### [DIRECTIONS FOR THIS TASK]
Without including any images, set down the records below exactly.
============
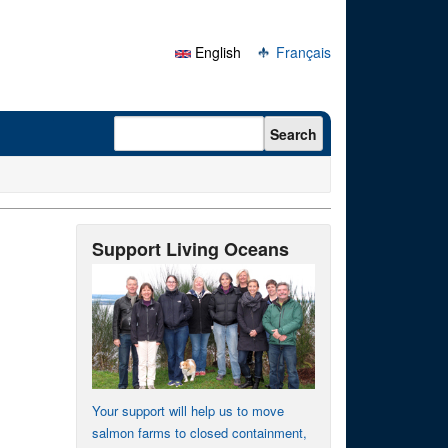
English
Français
Search form
Search
Support Living Oceans
Your support will help us to move
salmon farms to closed containment,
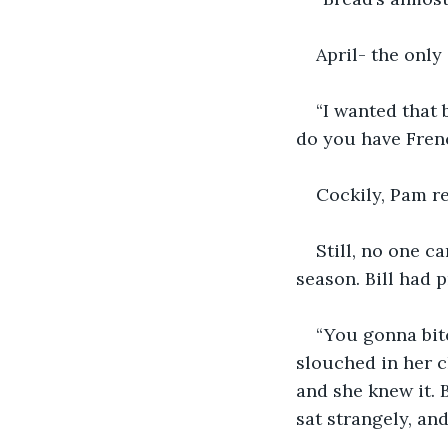
April- the onl
“I wanted that 
do you have Frenc
Cockily, Pam rep
Still, no one c
season. Bill had p
“You gonna bitc
slouched in her c
and she knew it. 
sat strangely, an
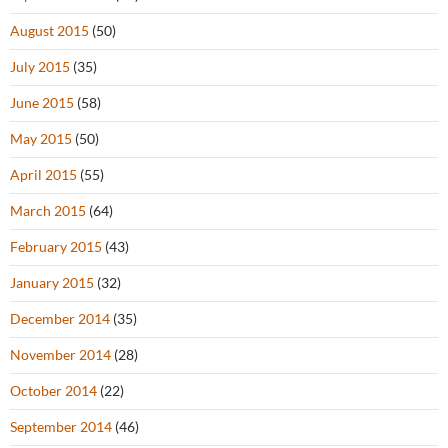
August 2015
(50)
July 2015
(35)
June 2015
(58)
May 2015
(50)
April 2015
(55)
March 2015
(64)
February 2015
(43)
January 2015
(32)
December 2014
(35)
November 2014
(28)
October 2014
(22)
September 2014
(46)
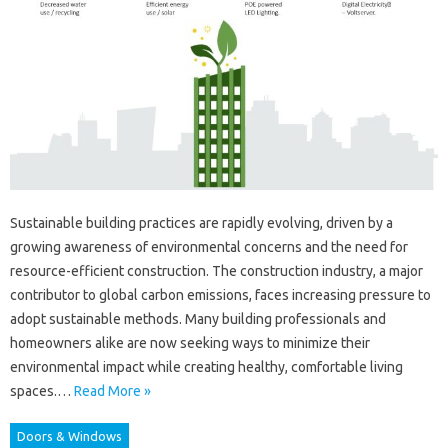
Sustainable building practices are rapidly evolving, driven by a
growing awareness of environmental concerns and the need for
resource-efficient construction. The construction industry, a major
contributor to global carbon emissions, faces increasing pressure to
adopt sustainable methods. Many building professionals and
homeowners alike are now seeking ways to minimize their
environmental impact while creating healthy, comfortable living
spaces.…
Read More »
Doors & Windows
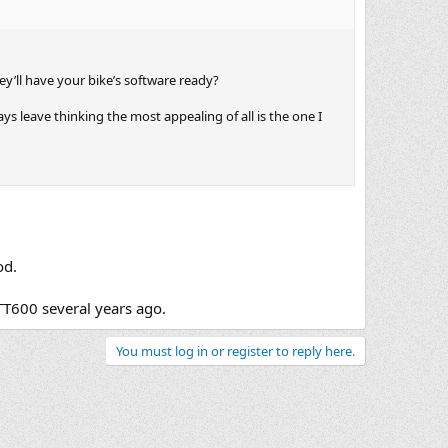
y’ll have your bike’s software ready?
ys leave thinking the most appealing of all is the one I
od.
TT600 several years ago.
You must log in or register to reply here.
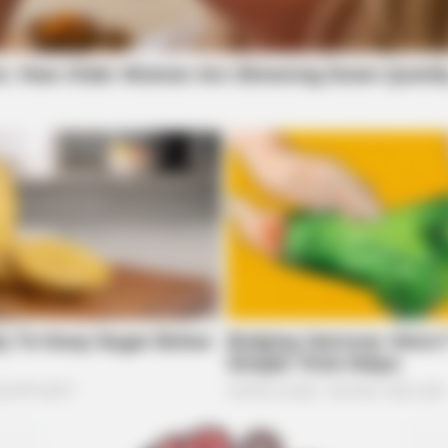
BRAI
Mac
New
t TV Series Finales Of
BRAINBERRIES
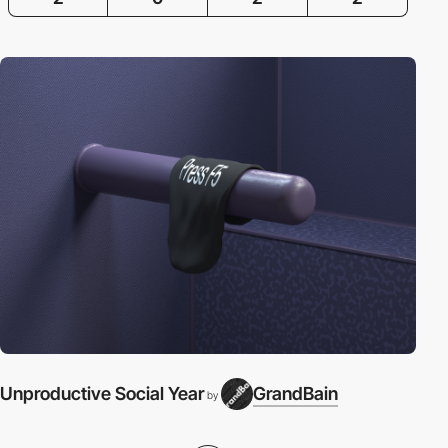
Unproductive Social Year
GrandBain
by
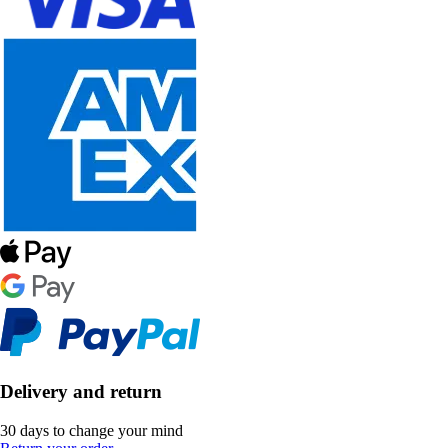
Delivery and return
30 days to change your mind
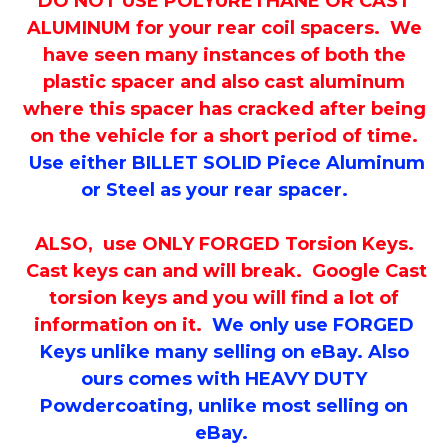
DO NOT USE POLYURETHANE OR CAST
ALUMINUM for your rear coil spacers. We
have seen many instances of both the
plastic spacer and also cast aluminum
where this spacer has cracked after being
on the vehicle for a short period of time.
Use either BILLET SOLID Piece Aluminum
or Steel as your rear spacer.
ALSO, use ONLY FORGED Torsion Keys.
Cast keys can and will break. Google Cast
torsion keys and you will find a lot of
information on it.
We only use FORGED
Keys unlike many selling on eBay. Also
ours comes with HEAVY DUTY
Powdercoating, unlike most selling on
eBay.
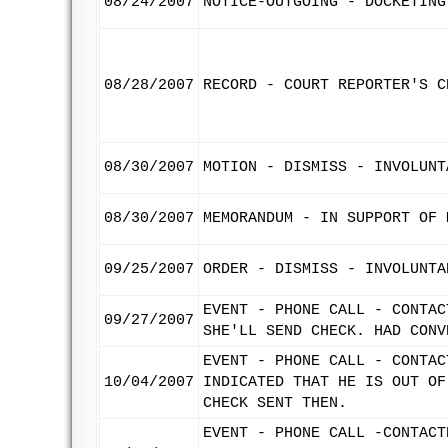
08/24/2007
NOTICE-OUTGOING - DOCKETING
08/28/2007
RECORD - COURT REPORTER'S C
08/30/2007
MOTION - DISMISS - INVOLUNT
08/30/2007
MEMORANDUM - IN SUPPORT OF 
09/25/2007
ORDER - DISMISS - INVOLUNTA
EVENT - PHONE CALL - CONTAC
09/27/2007
SHE'LL SEND CHECK. HAD CONV
EVENT - PHONE CALL - CONTAC
10/04/2007
INDICATED THAT HE IS OUT OF
CHECK SENT THEN.
EVENT - PHONE CALL -CONTACT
============
### [ANSWER TO THIS PROBLEM]
English
Français
Search form
Search
Support Living Oceans
Your support will help us to move
salmon farms to closed containment,
April- the onl
“I wanted that 
do you have Frenc
Cockily, Pam rep
Still, no one c
season. Bill had p
“You gonna bitc
slouched in her c
and she knew it. 
sat strangely, an
August 2015
(50)
July 2015
(35)
June 2015
(58)
May 2015
(50)
April 2015
(55)
March 2015
(64)
February 2015
(43)
January 2015
(32)
December 2014
(35)
November 2014
(28)
October 2014
(22)
September 2014
(46)
Sustainable building practices are rapidly evolving, driven by a
growing awareness of environmental concerns and the need for
resource-efficient construction. The construction industry, a major
contributor to global carbon emissions, faces increasing pressure to
adopt sustainable methods. Many building professionals and
homeowners alike are now seeking ways to minimize their
environmental impact while creating healthy, comfortable living
spaces.…
Read More »
Doors & Windows
y’ll have your bike’s software ready?
ys leave thinking the most appealing of all is the one I
od.
TT600 several years ago.
You must log in or register to reply here.
BRAI
Mac
New
t TV Series Finales Of
BRAINBERRIES
Unproductive Social Year
GrandBain
by
Delivery and return
30 days to change your mind
DO NOT USE POLYURETHANE OR CAST
ALUMINUM for your rear coil spacers. We
have seen many instances of both the
plastic spacer and also cast aluminum
where this spacer has cracked after being
on the vehicle for a short period of time.
Use either BILLET SOLID Piece Aluminum
or Steel as your rear spacer.
ALSO, use ONLY FORGED Torsion Keys.
Cast keys can and will break. Google Cast
torsion keys and you will find a lot of
information on it.
We only use FORGED
Keys unlike many selling on eBay. Also
ours comes with HEAVY DUTY
Powdercoating, unlike most selling on
eBay.
08/24/2007
NOTICE-OUTGOING - DOCKETING
08/28/2007
RECORD - COURT REPORTER'S C
08/30/2007
MOTION - DISMISS - INVOLUNT
08/30/2007
MEMORANDUM - IN SUPPORT OF 
09/25/2007
ORDER - DISMISS - INVOLUNTA
EVENT - PHONE CALL - CONTAC
09/27/2007
SHE'LL SEND CHECK. HAD CONV
EVENT - PHONE CALL - CONTAC
10/04/2007
INDICATED THAT HE IS OUT OF
CHECK SENT THEN.
EVENT - PHONE CALL -CONTACT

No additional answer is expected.